SNP MP Joanna Cherry said she was “very disappointed” that the party failed to speak out against the man who sent her “menacing and obscene” messages.
Grant Karte, 30, has now been ordered not to contact Ms Cherry for five years, and has also been given a community payback order which will see him placed under supervision for 15 months and carrying out 160 hours of unpaid work in the community.
Sentencing Karte at Edinburgh Sheriff Court, Sheriff Alistair Noble said: “You pled guilty to a serious charge, a charge involving threatening a member of parliament.
“Your threat carried implications of violence, and one interpretation of what was said was sexual violence.”
But Ms Cherry said that she had not “received the same support as other women who have suffered abuse” as she told how Karte had “a number of menacing and obscene private messages, including threats of sexual violence”.
This took place on the evening of Feb 1 2021 – the day she was removed from the SNP front bench team at Westminster.
Ms Cherry claimed that happened after senior SNP politicians, staff and members of the party’s ruling National Executive Committee (NEC) “wrongly accused” her of transphobia “simply because I had spoken up to defend the rights of women and girls and the right to free speech”.

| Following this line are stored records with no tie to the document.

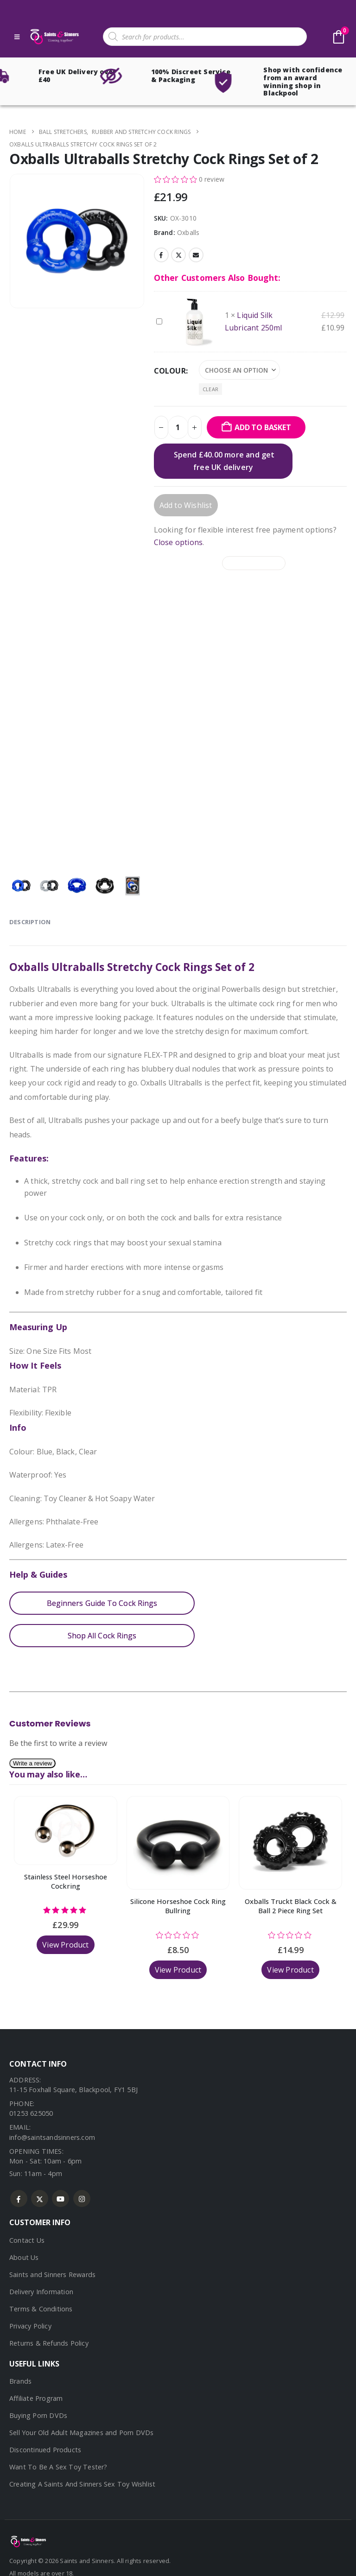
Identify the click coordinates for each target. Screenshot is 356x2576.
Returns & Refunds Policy (49, 2343)
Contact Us (26, 2240)
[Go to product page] (65, 1830)
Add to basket (263, 427)
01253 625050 (31, 2113)
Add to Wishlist (185, 505)
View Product (65, 1945)
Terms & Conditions (41, 2308)
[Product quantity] (178, 427)
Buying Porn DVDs (38, 2415)
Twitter (178, 254)
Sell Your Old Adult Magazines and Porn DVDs (81, 2432)
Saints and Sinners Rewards (52, 2274)
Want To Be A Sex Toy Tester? (58, 2466)
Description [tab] (30, 922)
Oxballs (188, 232)
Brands (20, 2381)
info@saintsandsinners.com (52, 2137)
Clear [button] (210, 389)
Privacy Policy (30, 2326)
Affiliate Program (36, 2398)
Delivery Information (41, 2291)
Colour (170, 371)
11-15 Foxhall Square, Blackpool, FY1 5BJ (73, 2089)
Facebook (161, 254)
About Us (24, 2257)
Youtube (60, 2198)
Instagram (81, 2198)
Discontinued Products (45, 2449)
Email (196, 254)
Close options (178, 542)
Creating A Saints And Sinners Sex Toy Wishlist (82, 2484)
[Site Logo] (53, 36)
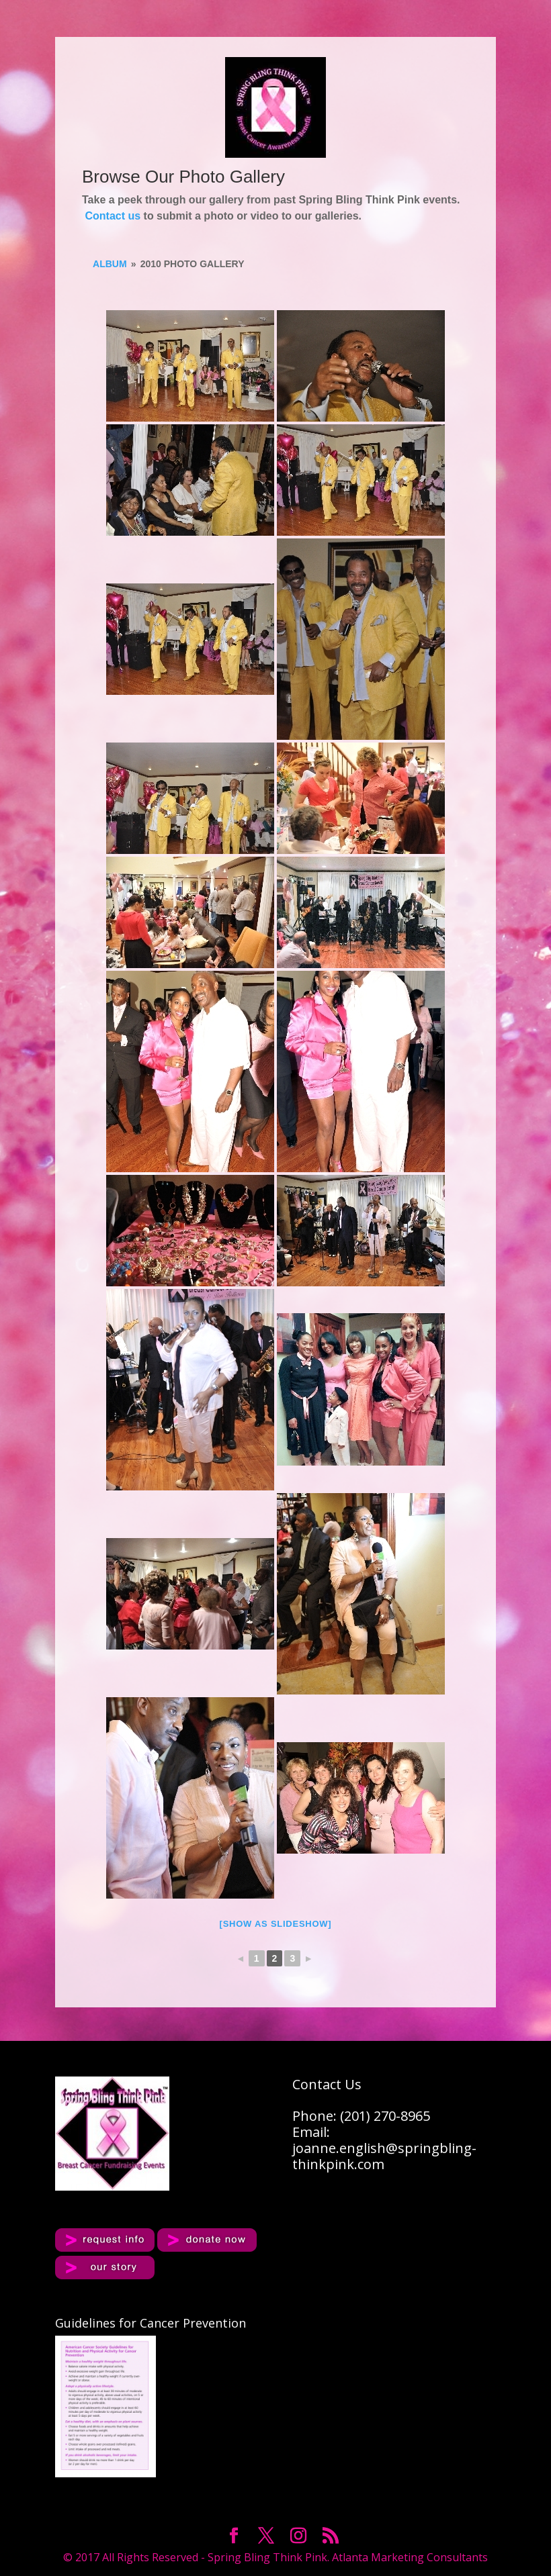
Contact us (112, 216)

The Edinburgh South West MP hit out: “These irresponsible accusations put a target on my back and given the toxicity of the current debate about gender identity and harassment, abuse and death threats I had already received, it was wholly foreseeable that further abuse and threats might be elicited, as in fact happened.”
Karte, who she said was an SNP member at the time, sent her “a number of menacing and obscene private messages, including threats of sexual violence” on evening of Feb 1 2021.
He has previously admitted sending Twitter messages that were “grossly offensive or of an indecent, obscene or menacing character” in that he repeatedly threatened Ms Cherry contrary to the Communications Act 2003.
Ms Cherry, formerly the SNP’s justice and home affairs spokeswoman, added: “Although I have become accustomed to social media abuse, the nature of these messages, and the fact that they have been sent privately, caused me considerable fear, upset and alarm, and I informed the police immediately.”
However, she claimed that Karte was an associate of a group of men “including former and current SNP members… who have repeatedly abused and harassed me and other female SNP members on social media”.
Ms Cherry argued that if “steps been taken to address this behaviour it would not have escalated to the level of criminality”.
She continued: “I am very disappointed that no-one in the SNP hierarchy has acknowledged or condemned Grant Karte’s threats towards me, despite his criminal conviction.
“I have not received the same support as other women who have suffered abuse, often a good deal less serious and falling short of criminality.
“In recent years we have heard many fine words about the importance of condemning abuse and taking women’s complaints of harassment seriously, but ultimately actions speak louder than words.”
Ms Cherry said she hoped now that “Karte’s crime will be publicly condemned” by the party, and that “those who made wrongful accusations against me, thus exacerbating the risk of abuse and threats, will have the decency to withdraw those accusations and to apologise”.
The MP spoke out after Sheriff Noble said he took the view that it was not necessary to sentence Karte to a period behind bars – but he warned him if he breaches the order not to contact Ms Cherry he will have to come back to court.
Defence agent Simon Collins, representing Karte, said a psychiatric report prepared ahead of the sentencing was positive, and “reflects on his regret and remorse regarding the incident”.